One of these is 21-year-old New York University Muslim Student Association president Rida Ali. Ali says she frequents Qahwah House several times a week—sometimes alone to study, and other times to hang with a big group of friends. She, like many others, immediately fell in love with everything the coffee shop represented.
She attributes the allure of Qahwah House to everything it offers young Muslims like her. “There weren’t many common spaces for Muslims to hang out. A lot of us don’t go to bars at night,” Ali said.
“I think people just resonated with the idea of having a place that’s like Qahwah House where you can find community and make friends.” Ali resonated so much with the space that in May of last year, she created a TikTok highlighting the cafe, which amassed nearly 15,000 likes.
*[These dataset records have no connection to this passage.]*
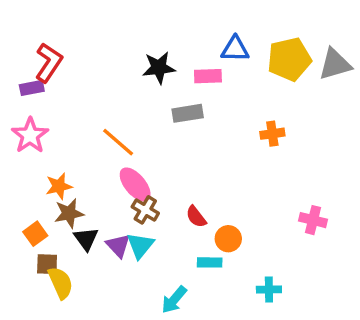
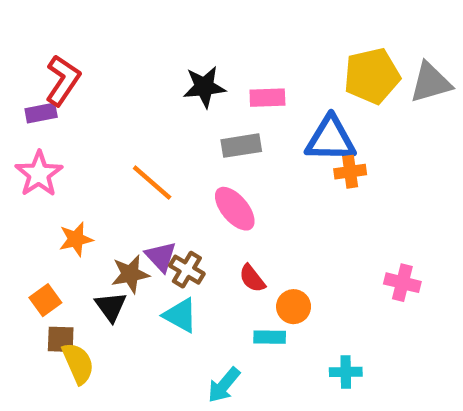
blue triangle: (235, 49) -> (331, 139), moved, size x1.4
pink ellipse: (135, 185) -> (235, 209), moved
brown star: (69, 213) -> (130, 274), moved
purple triangle: (118, 245) -> (161, 257), moved
cyan triangle: (140, 245) -> (180, 315), turned -40

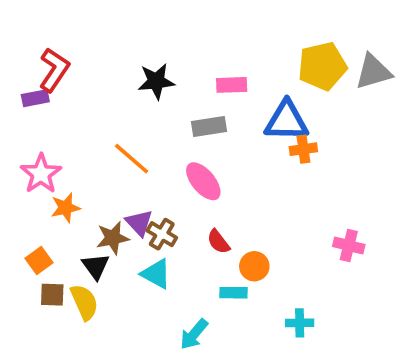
black star: (204, 87) -> (156, 81), moved
pink star: (39, 174) -> (41, 174), moved
yellow semicircle: (78, 363) -> (84, 302), moved

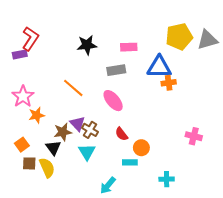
cyan triangle: (156, 274) -> (87, 152), turned 30

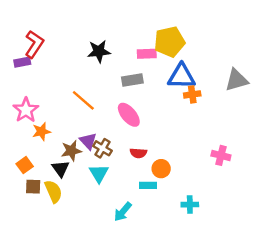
yellow pentagon: (179, 37) -> (169, 42), moved
gray triangle: (207, 40) -> (237, 80), moved
red semicircle: (121, 134) -> (138, 153), turned -48

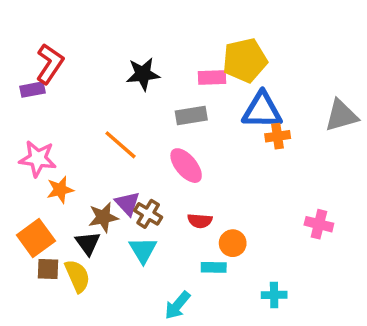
pink star: (26, 110) -> (38, 159), turned -30
orange square: (25, 165) -> (36, 238), size x1.5

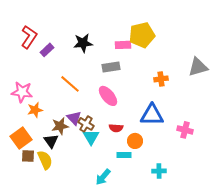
purple rectangle: (33, 90) -> (47, 50), moved, turned -32
blue triangle: (262, 110) -> (152, 115), moved
cyan triangle: (143, 250) -> (91, 137), moved

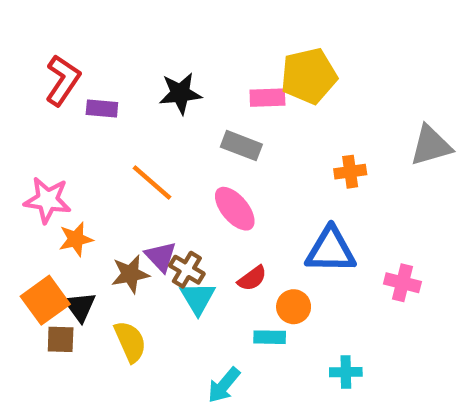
purple rectangle: (47, 50) -> (102, 109), turned 48
gray rectangle: (111, 67) -> (241, 146), turned 30
red semicircle: (116, 128) -> (252, 278), turned -40
black triangle: (51, 141) -> (80, 307), moved
yellow semicircle: (45, 160) -> (130, 342), moved

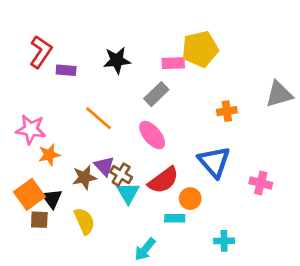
gray rectangle: (241, 146) -> (156, 94), turned -65
blue triangle: (331, 250) -> (214, 162), turned 48
red semicircle: (252, 278) -> (163, 180), size x1.6

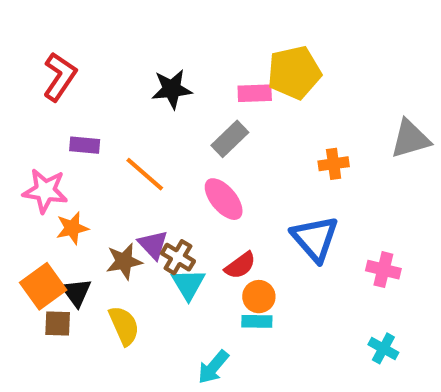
purple rectangle: (66, 70) -> (85, 145), moved
red semicircle: (163, 180) -> (240, 265), size x0.7
orange circle: (190, 199) -> (259, 297), moved
cyan cross: (224, 241) -> (383, 348), moved, turned 30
Saud, a 25-year-old dentist and artist, comes to Qahwah House a few times a month. Unlike other cafes, Saud feels relaxed without guilt. “I think there’s just a natural slowness to it,” Saud said. “Almost like you can sit and don’t feel that pressure.”
While some come to hang out with friends, others like 23-year-old sales development representative Romiya Siddique come to scope out new people to meet—including potential partners. She jokingly creates TikToks about her trips to Qahwah House in search of her future spouse.
On Twitter, people playfully call Qahwah House the “Minder” of coffee shops, referring to the Muslim dating app. While there haven’t been too many love matches made in the shop (even Siddique says she’s come up short on her search), customers attribute these rumors to the fact that Qahwah House has become a space where both Muslim men and women feel comfortable making new friends and starting conversations with strangers.
Alsabdi, however, stresses that Qahwah House is not meant to be a matchmaking destination. He worries that these jokes may inadvertently deter more conservative Muslims from considering Qahwah House a safe space. “I think that’s just a joke that people actually say, but the place is actually not meant to be for this,” Alsabdi said. “We are here to spread our culture and make people come and gather here like families and friends. We are not a dating app.”
For Alsabdi, who works six-day work weeks with demanding hours that require him to constantly be on his feet, he is proud of the environment that Qahwah House has been able to create. “We feel like we are in our second home,” Alsabdi says. “We love to do this.”